When: May 13 – June 17, 2026 (Wednesdays, 6:30–8:30 PM EST)
Duration: 6 Weeks
Format: Virtual, via Zoom
Workshop Overview:
Let’s face it: poetry is sexy.
This is especially true in our world, where so many people are afraid to simply name what they are feeling. There’s something priceless about just saying it. It’s an authenticity of emotion. It’s what people call rawness. Poetry is both tension and release. Especially for those of us who are marginalized, poetry is both political and personal — personal and political. BIPOC and QTPOC poets are often drawn to traditional western forms and then f-ing with them, making them their own. It’s a reclamation. The “tension and release” lies in naming the root cause of the tension and then allowing the lines to poetically release the tension. Or you can consider the intimacy between poet (and thus speaker) and reader: how as writers, we create an emotional seduction from our title (do not forget this important real estate in the space of your poem!!) into our lines. We can apply these ideas to create more sensual poems — gosh, do I love when seduction happens through humor and wit. But for humor and wit to land, you’ve got to name it.
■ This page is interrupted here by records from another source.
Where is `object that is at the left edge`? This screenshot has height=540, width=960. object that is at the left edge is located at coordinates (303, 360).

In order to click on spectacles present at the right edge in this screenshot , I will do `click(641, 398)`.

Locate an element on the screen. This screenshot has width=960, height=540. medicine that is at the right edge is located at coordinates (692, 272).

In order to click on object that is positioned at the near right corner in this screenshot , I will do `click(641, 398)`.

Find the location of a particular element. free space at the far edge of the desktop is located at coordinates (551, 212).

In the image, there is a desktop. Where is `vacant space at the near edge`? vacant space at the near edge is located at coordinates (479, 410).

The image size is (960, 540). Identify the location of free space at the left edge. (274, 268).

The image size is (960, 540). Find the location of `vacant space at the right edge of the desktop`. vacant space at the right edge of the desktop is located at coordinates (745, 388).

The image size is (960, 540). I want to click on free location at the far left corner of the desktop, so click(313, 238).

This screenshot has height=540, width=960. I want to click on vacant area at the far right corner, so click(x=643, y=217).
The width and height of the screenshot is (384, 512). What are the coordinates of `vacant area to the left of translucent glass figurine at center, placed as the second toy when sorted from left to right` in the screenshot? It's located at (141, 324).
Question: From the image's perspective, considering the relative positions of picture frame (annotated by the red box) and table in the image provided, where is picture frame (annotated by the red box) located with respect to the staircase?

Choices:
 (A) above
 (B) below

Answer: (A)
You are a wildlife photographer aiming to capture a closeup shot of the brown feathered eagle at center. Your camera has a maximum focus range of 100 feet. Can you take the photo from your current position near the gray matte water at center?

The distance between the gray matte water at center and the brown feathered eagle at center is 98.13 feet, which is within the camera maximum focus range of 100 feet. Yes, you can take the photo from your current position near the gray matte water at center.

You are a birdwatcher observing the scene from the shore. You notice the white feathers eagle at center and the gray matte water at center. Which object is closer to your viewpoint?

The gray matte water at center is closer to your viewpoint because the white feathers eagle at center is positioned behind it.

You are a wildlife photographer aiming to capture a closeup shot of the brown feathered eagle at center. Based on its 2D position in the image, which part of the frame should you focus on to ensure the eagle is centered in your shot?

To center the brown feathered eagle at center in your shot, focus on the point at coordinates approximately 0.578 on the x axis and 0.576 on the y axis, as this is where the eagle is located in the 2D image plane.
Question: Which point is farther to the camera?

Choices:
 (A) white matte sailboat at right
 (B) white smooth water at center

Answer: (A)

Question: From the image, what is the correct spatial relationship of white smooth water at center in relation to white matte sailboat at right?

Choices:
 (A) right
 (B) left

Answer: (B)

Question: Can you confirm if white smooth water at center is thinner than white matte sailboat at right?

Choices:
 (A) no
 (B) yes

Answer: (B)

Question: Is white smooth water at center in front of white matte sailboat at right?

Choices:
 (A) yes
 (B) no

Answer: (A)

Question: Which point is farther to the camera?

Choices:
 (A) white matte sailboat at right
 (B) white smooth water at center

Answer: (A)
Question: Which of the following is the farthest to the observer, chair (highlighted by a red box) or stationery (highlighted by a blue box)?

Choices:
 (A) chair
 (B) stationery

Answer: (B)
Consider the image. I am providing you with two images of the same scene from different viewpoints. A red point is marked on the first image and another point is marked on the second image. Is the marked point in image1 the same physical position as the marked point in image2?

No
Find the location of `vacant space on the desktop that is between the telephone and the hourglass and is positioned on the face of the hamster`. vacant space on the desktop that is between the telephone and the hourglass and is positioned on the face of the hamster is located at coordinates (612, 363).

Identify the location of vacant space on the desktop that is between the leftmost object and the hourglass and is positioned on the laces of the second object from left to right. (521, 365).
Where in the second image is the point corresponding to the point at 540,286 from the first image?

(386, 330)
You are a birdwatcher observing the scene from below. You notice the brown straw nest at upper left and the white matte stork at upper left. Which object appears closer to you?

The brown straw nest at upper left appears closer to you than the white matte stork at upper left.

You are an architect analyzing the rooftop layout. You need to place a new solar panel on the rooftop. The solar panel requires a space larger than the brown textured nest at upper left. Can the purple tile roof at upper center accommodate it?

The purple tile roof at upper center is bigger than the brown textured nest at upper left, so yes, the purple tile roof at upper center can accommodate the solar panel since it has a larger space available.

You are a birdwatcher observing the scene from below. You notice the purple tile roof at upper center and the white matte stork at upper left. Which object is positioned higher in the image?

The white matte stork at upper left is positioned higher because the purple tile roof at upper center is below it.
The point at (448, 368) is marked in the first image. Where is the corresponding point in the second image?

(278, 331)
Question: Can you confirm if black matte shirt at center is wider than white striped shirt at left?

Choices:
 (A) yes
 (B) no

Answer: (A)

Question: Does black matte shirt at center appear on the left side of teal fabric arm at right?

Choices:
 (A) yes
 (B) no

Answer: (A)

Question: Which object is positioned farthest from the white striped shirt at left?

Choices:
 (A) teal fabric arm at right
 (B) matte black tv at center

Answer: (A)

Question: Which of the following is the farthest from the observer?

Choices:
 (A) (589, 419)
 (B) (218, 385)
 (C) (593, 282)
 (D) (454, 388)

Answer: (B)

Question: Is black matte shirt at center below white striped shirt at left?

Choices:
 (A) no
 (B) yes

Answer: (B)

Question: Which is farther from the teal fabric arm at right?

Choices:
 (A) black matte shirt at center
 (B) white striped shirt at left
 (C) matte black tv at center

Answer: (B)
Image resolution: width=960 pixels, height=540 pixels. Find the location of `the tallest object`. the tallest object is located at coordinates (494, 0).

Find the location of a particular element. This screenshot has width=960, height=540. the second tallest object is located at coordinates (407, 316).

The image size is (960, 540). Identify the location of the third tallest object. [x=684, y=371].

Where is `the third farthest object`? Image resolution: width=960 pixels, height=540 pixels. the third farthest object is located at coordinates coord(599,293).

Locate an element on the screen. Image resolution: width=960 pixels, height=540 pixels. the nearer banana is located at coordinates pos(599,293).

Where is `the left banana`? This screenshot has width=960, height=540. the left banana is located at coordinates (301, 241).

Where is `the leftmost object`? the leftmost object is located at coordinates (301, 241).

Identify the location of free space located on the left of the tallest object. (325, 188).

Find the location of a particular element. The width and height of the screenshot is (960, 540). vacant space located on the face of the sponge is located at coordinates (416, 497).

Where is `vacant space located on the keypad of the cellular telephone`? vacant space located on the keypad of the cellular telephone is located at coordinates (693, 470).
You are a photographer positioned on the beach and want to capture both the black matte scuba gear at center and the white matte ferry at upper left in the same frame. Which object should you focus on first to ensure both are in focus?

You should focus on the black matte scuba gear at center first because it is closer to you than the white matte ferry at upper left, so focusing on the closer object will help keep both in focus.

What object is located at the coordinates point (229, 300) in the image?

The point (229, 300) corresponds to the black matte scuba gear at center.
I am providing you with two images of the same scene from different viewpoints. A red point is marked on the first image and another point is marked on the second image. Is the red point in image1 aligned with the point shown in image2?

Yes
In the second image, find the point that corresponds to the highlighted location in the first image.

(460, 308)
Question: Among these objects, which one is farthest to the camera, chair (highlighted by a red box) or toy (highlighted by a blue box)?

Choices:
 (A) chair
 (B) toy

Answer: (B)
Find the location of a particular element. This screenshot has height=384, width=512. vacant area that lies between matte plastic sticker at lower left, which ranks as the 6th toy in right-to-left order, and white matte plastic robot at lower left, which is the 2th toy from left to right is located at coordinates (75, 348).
I love pop culture because it reflects our larger world politically, historically, and socially. I love poetry because it reflects our larger world politically, historically, and socially. I want to continuously embody sexiness in my writing. I want to continuously experiment with the queer fluidity and sexiness of f-ing with traditional poetic forms. In this course, we will do all of the above. We will intensely study a poetic form (sonnet, abecedarian, sestina, etc.) each week through guided demonstrations and readings. As the creator of two contemporary forms, the Triple Sonnet and the Double Abecedarian, I am here to guide you on your own form innovation. Our weekly readings will focus on the works of contemporary (yes, celebrate artists while they are living!) marginalized writers— works by BIPOC, QTPOC, LGBTQIA+, disabled, women, and writers who identities lie in multiple intersections.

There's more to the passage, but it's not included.